Looking back, I wish I’d spent as much time on the human figures as I did on the monster, but still, for a sketch, I enjoyed drawing The Haunter of the Dark. Lovecraft’s final horror story was adapted into a full atmospheric reading by HP Podcraft, and re-listening to it, I was struck by how dreamy it is: an archetypal vision of dark crumbling streets and doomed antiquarians almost like an early Thomas Ligotti story (although I guess the influence is vice versa). There’s some evocative images there.

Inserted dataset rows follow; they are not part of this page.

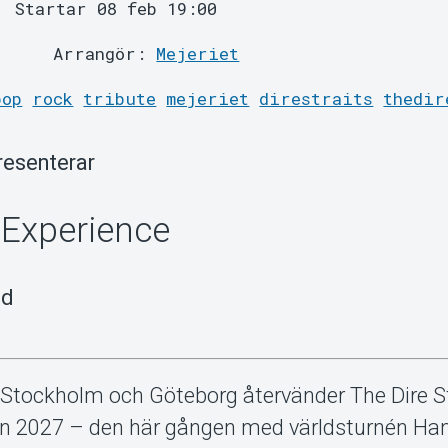
Startar 08 feb 19:00
Arrangör:
Mejeriet
pop
rock
tribute
mejeriet
direstraits
thedir
resenterar
s Experience
nd
i Stockholm och Göteborg återvänder The Dire S
även 2027 – den här gången med världsturnén H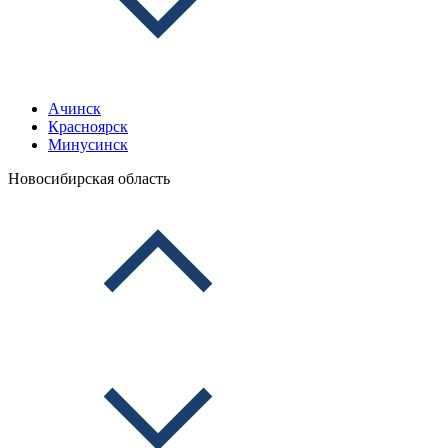
Ачинск
Красноярск
Минусинск
Новосибирская область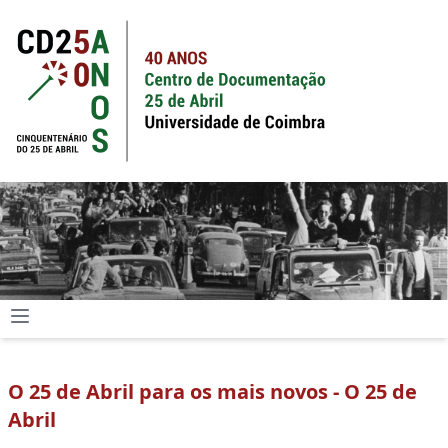
O 25 de Abril para os mais novos - O 25 de
Abril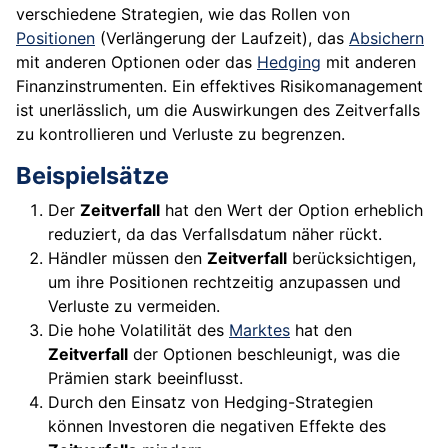
verschiedene Strategien, wie das Rollen von
Positionen
(Verlängerung der Laufzeit), das
Absichern
mit anderen Optionen oder das
Hedging
mit anderen
Finanzinstrumenten. Ein effektives Risikomanagement
ist unerlässlich, um die Auswirkungen des Zeitverfalls
zu kontrollieren und Verluste zu begrenzen.
Beispielsätze
Der
Zeitverfall
hat den Wert der Option erheblich
reduziert, da das Verfallsdatum näher rückt.
Händler müssen den
Zeitverfall
berücksichtigen,
um ihre Positionen rechtzeitig anzupassen und
Verluste zu vermeiden.
Die hohe Volatilität des
Marktes
hat den
Zeitverfall
der Optionen beschleunigt, was die
Prämien stark beeinflusst.
Durch den Einsatz von Hedging-Strategien
können Investoren die negativen Effekte des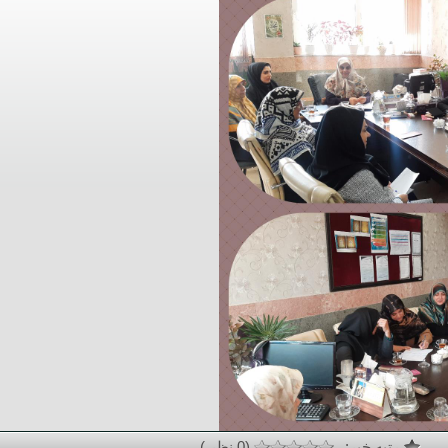
رتبه خبر:
(0 نظر )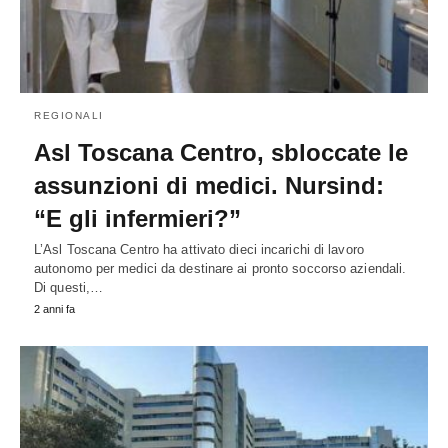
REGIONALI
Asl Toscana Centro, sbloccate le
assunzioni di medici. Nursind:
“E gli infermieri?”
L’Asl Toscana Centro ha attivato dieci incarichi di lavoro
autonomo per medici da destinare ai pronto soccorso aziendali.
Di questi,…
2 anni fa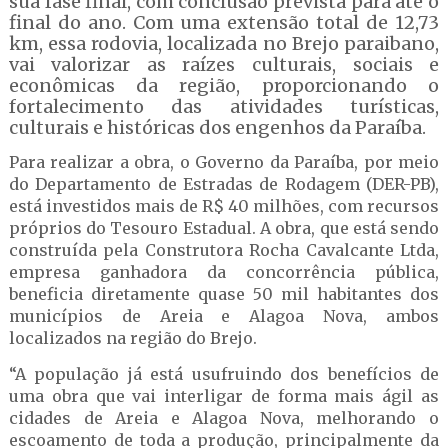
sua fase final, com conclusão prevista para até o
final do ano. Com uma extensão total de 12,73
km, essa rodovia, localizada no Brejo paraibano,
vai valorizar as raízes culturais, sociais e
econômicas da região, proporcionando o
fortalecimento das atividades turísticas,
culturais e históricas dos engenhos da Paraíba.
Para realizar a obra, o Governo da Paraíba, por meio
do Departamento de Estradas de Rodagem (DER-PB),
está investidos mais de R$ 40 milhões, com recursos
próprios do Tesouro Estadual. A obra, que está sendo
construída pela Construtora Rocha Cavalcante Ltda,
empresa ganhadora da concorrência pública,
beneficia diretamente quase 50 mil habitantes dos
municípios de Areia e Alagoa Nova, ambos
localizados na região do Brejo.
“A população já está usufruindo dos benefícios de
uma obra que vai interligar de forma mais ágil as
cidades de Areia e Alagoa Nova, melhorando o
escoamento de toda a produção, principalmente da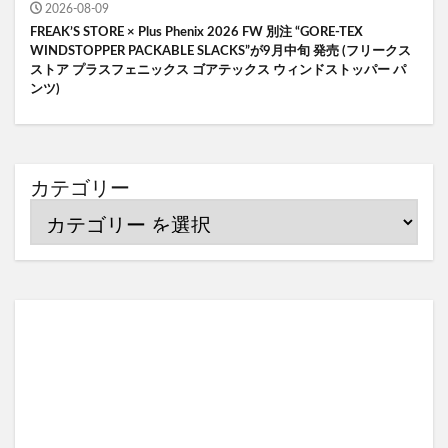
2026-08-09
FREAK’S STORE × Plus Phenix 2026 FW 別注 “GORE-TEX
WINDSTOPPER PACKABLE SLACKS”が9月中旬 発売 (フリークス
ストア プラスフェニックス ゴアテックス ウィンドストッパー パ
ンツ)
カテゴリー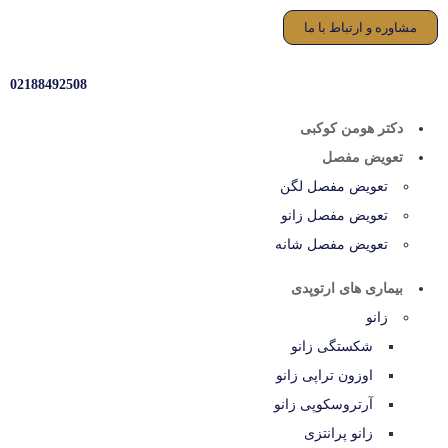
مشاوره و ارتباط با ما
02188492508
دکتر هومن کوکبی
تعویض مفصل
تعویض مفصل لگن
تعویض مفصل زانو
تعویض مفصل شانه
بیماری های ارتوپدی
زانو
شکستگی زانو
اوزون تراپی زانو
آرتروسکوپی زانو
زانو پرانتزی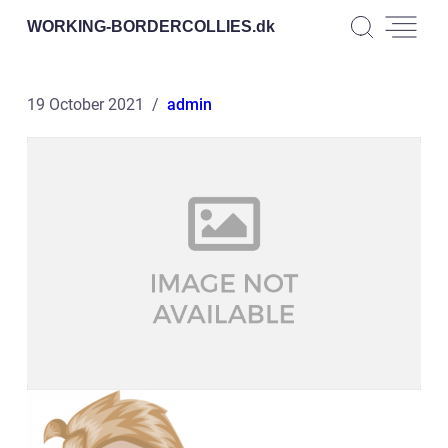
WORKING-BORDERCOLLIES.
dk
19 October 2021
admin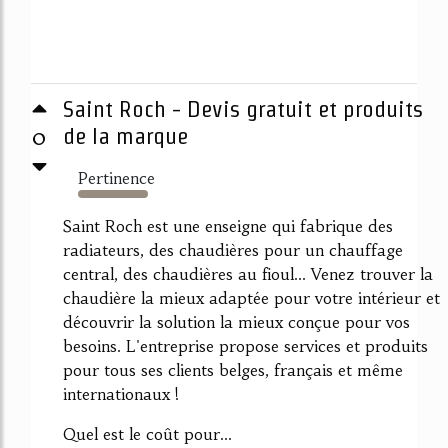
Saint Roch - Devis gratuit et produits
0
de la marque
Pertinence
5212%
Saint Roch est une enseigne qui fabrique des
radiateurs, des chaudières pour un chauffage
central, des chaudières au fioul... Venez trouver la
chaudière la mieux adaptée pour votre intérieur et
découvrir la solution la mieux conçue pour vos
besoins. L'entreprise propose services et produits
pour tous ses clients belges, français et même
internationaux !
Quel est le coût pour...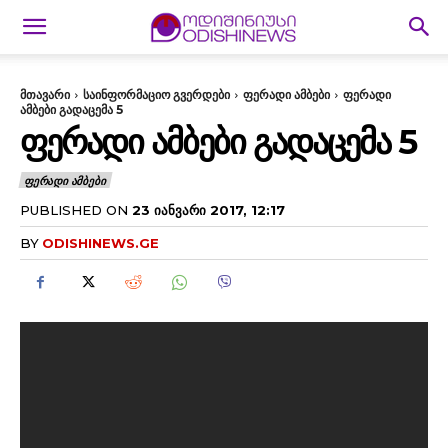
მთავარი
საინფორმაციო გვერდები
ფერადი ამბები
ფერადი
ამბები გადაცემა 5
ᲤᲔᲠᲐᲓᲘ ᲐᲛᲑᲔᲑᲘ ᲒᲐᲓᲐᲪᲔᲛᲐ 5
ᲤᲔᲠᲐᲓᲘ ᲐᲛᲑᲔᲑᲘ
PUBLISHED ON
23 ᲘᲐᲜᲕᲐᲠᲘ 2017, 12:17
BY
ODISHINEWS.GE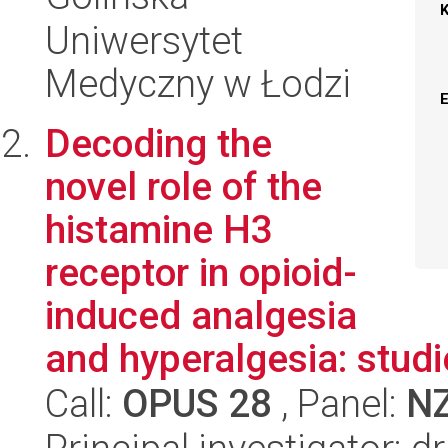
Uniwersytet
Medyczny w Łodzi
Decoding the
novel role of the
histamine H3
receptor in opioid-
induced analgesia
and hyperalgesia: studi
Call:
OPUS 28
, Panel:
N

And of course, the star of the piece is Nyarlathotep, the Haunter itself. I’d always pictured its monstrous form as having bat wings, but rereading the story, I realized the only definite adjectives attached to its form are that it’s really huge, it’s got wings (not specifically *bat* wings), and the “three-lobed burning eye”. For this drawing I went with a moth-like shape, or rather a mishmash of moths and various other arthropods, with hopefully not too much of the inevitable H.R. Giger influence. It moves across the night sky almost like a smoke, like a cloud, so perhaps it has no stable physical form. Perhaps it’s not a body at all but a radiance (an anti-light radiance), a thing that fills all open spaces instantly and smothers everything the moment it is unleashed, like Cyaegha in Eddy C. Bertin’s “Darkness, My Name Is.” For the three-lobed eye, I gave Nyarlathotep the ankh-eye I used in “The Dream-Quest of Unknown Kadath,” although I’m sure that really, the Faceless God wouldn’t be pinned down by any consistent physical attribute between all its forms.